■ Extracted material ■
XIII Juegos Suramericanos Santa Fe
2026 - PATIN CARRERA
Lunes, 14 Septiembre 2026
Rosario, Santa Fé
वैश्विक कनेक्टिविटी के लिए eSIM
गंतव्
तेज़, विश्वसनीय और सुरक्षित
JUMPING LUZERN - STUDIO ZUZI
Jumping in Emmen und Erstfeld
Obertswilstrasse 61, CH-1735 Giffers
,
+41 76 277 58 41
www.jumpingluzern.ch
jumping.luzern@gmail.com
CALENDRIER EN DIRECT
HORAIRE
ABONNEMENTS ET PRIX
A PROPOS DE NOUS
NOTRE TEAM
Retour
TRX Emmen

---

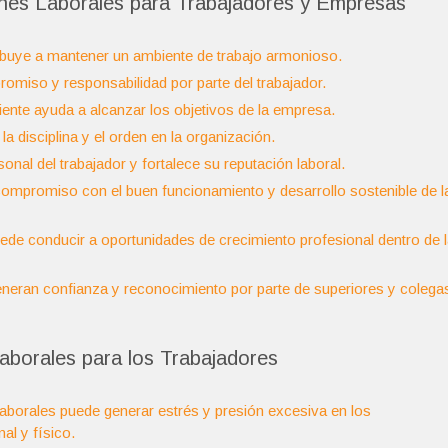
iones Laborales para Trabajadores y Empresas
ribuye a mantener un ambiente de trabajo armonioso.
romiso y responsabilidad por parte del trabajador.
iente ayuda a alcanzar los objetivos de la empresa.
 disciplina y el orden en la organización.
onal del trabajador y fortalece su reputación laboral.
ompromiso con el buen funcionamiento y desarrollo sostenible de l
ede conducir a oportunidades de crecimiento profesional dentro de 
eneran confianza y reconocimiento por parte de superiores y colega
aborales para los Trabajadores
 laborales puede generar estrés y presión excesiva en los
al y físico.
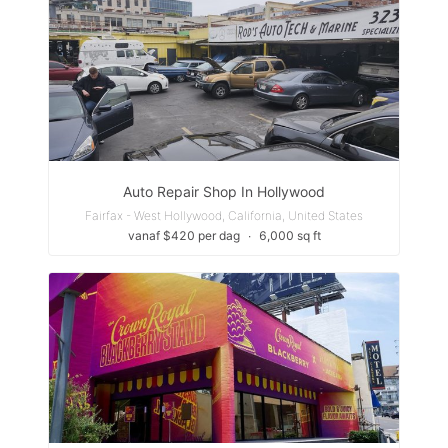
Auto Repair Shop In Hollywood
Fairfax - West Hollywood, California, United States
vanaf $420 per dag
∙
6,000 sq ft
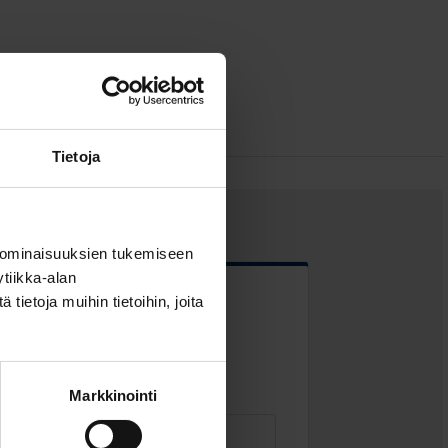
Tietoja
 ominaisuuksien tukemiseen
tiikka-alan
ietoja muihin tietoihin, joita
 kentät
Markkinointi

■ Exercise objective ■
What lines in the data above contain the word "Emmen"? Copy them all.

■ Solution to the problem ■
Jumping in Emmen und Erstfeld
TRX Emmen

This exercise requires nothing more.